Alternatively if you do:

int main(void)
{
    int  v1 = 0;
    int  v2 = 37;

    printf("v1 = %d, v2 = %d\n", v1, v2);
    swap_int(&v1, &v2);
    printf("v1 = %d, v2 = %d\n", v1, v2);

    return 0;
}

Answer 1

As with everything in programming, everything depends on what it is that you're trying to do with the information.

Pointers are just data types which store a memory location. The ampersand operator (&v1) gets the memory address at which the data in a particular variable is stored. Since v1 stores an integer variable, &v1 returns the location in memory at which that integer is stored.

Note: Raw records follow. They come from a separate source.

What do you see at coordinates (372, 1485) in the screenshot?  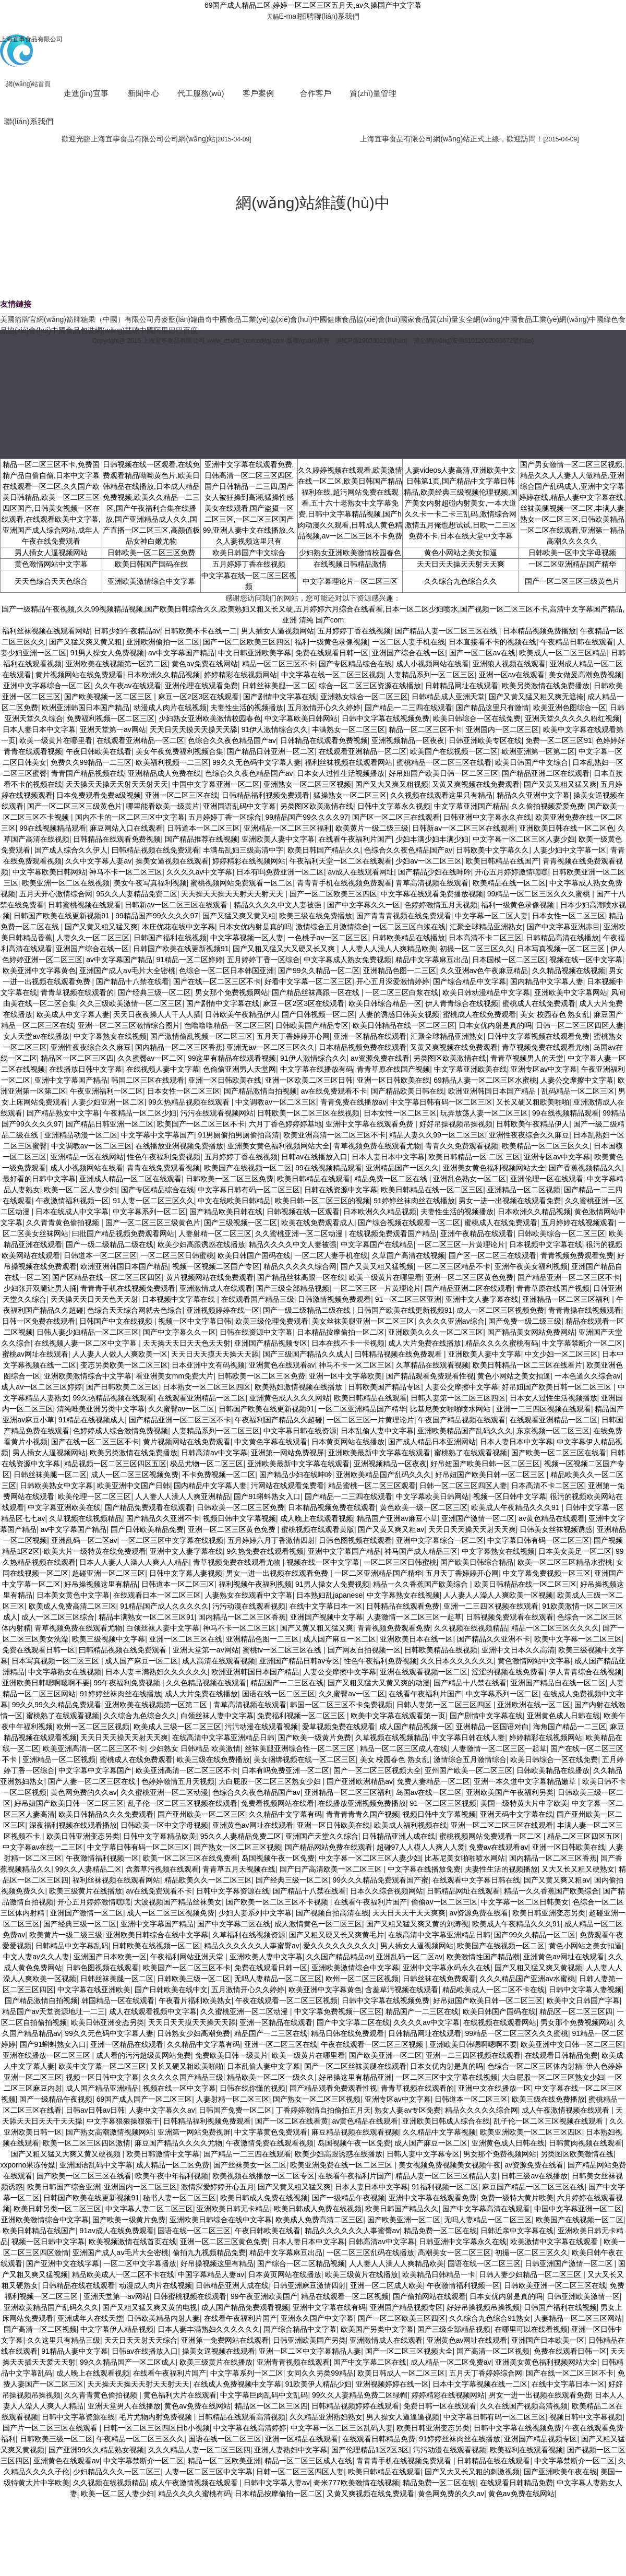 I see `精品蜜桃一区二区三区观看` at bounding box center [372, 1485].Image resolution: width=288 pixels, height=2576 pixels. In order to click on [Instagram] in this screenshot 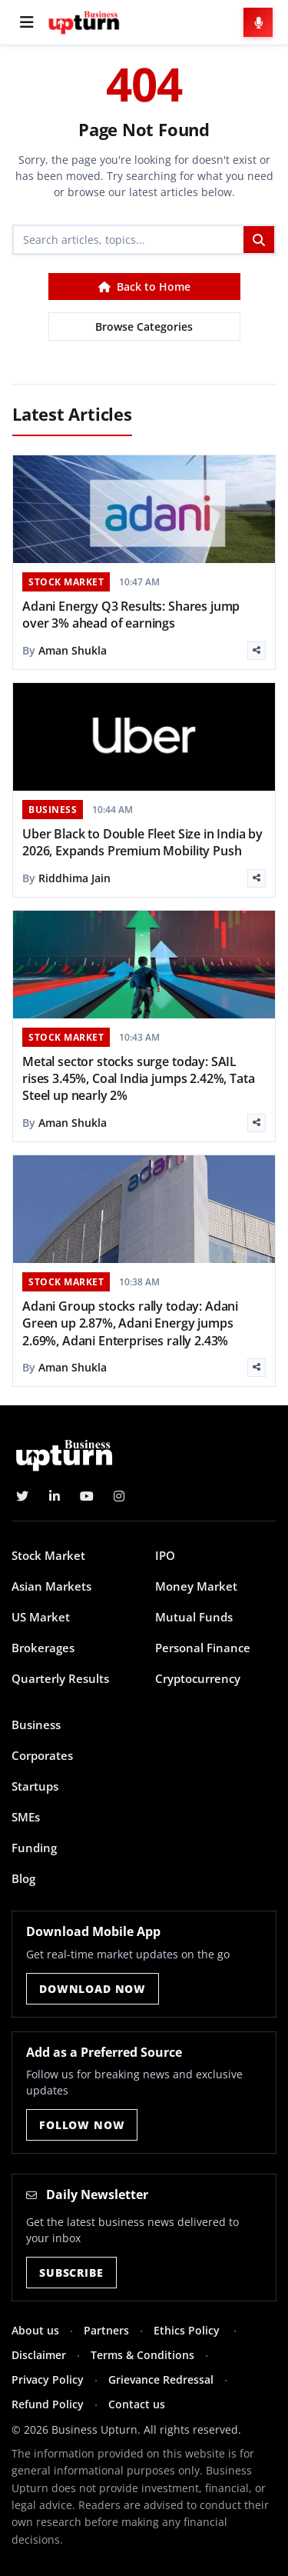, I will do `click(119, 1496)`.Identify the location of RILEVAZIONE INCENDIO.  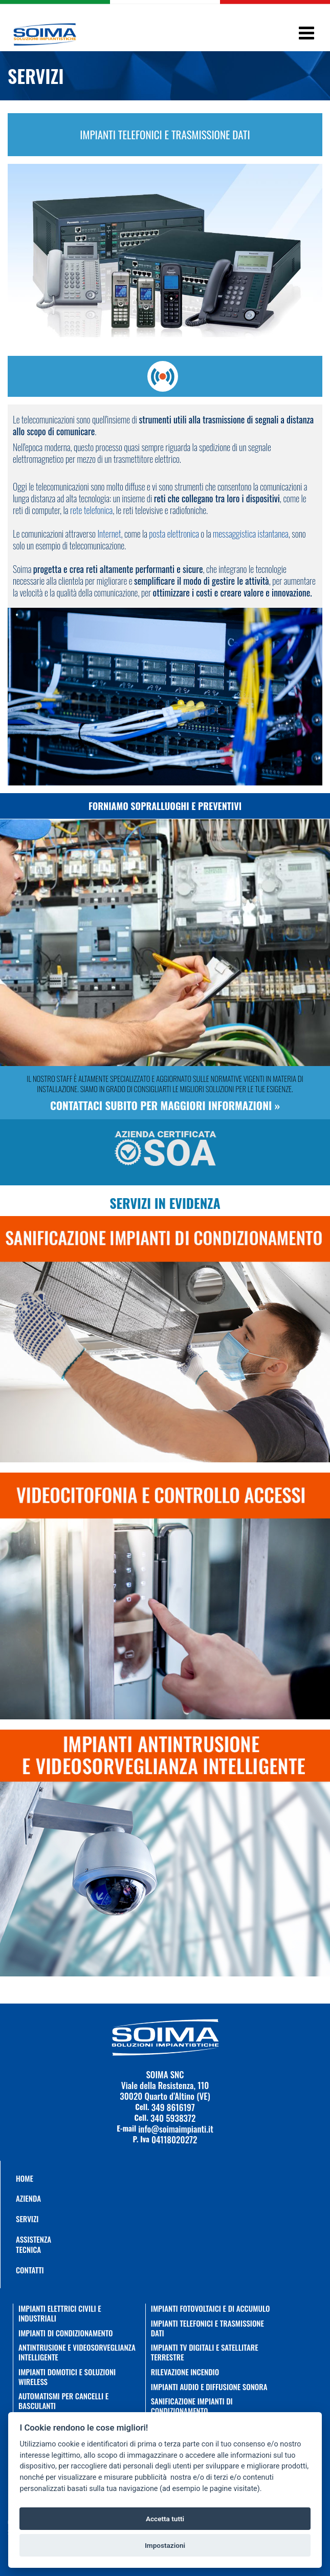
(185, 2371).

So, why would we want to make use of a pointer variable to contain that information? Consider, for example, pointer arithmetic to traverse an array or some similar technique. If we don't first make a copy of the memory location by assigning it to a pointer variable (in one of your examples, int *p2 = &v2), we would corrupt the v2 variable by incrementing or decrementing it; it wouldn't point to the same location anymore!

Another reason to use pointer variables is readability. When someone else is reading your code, it becomes more obvious what you're doing if you assign the memory locations to a pointer variable before performing operations on them.

If you're still confused about this, feel free to comment on this answer or send me a message, and I'd be glad to talk to you about it. Pointers as a concept are really tricky!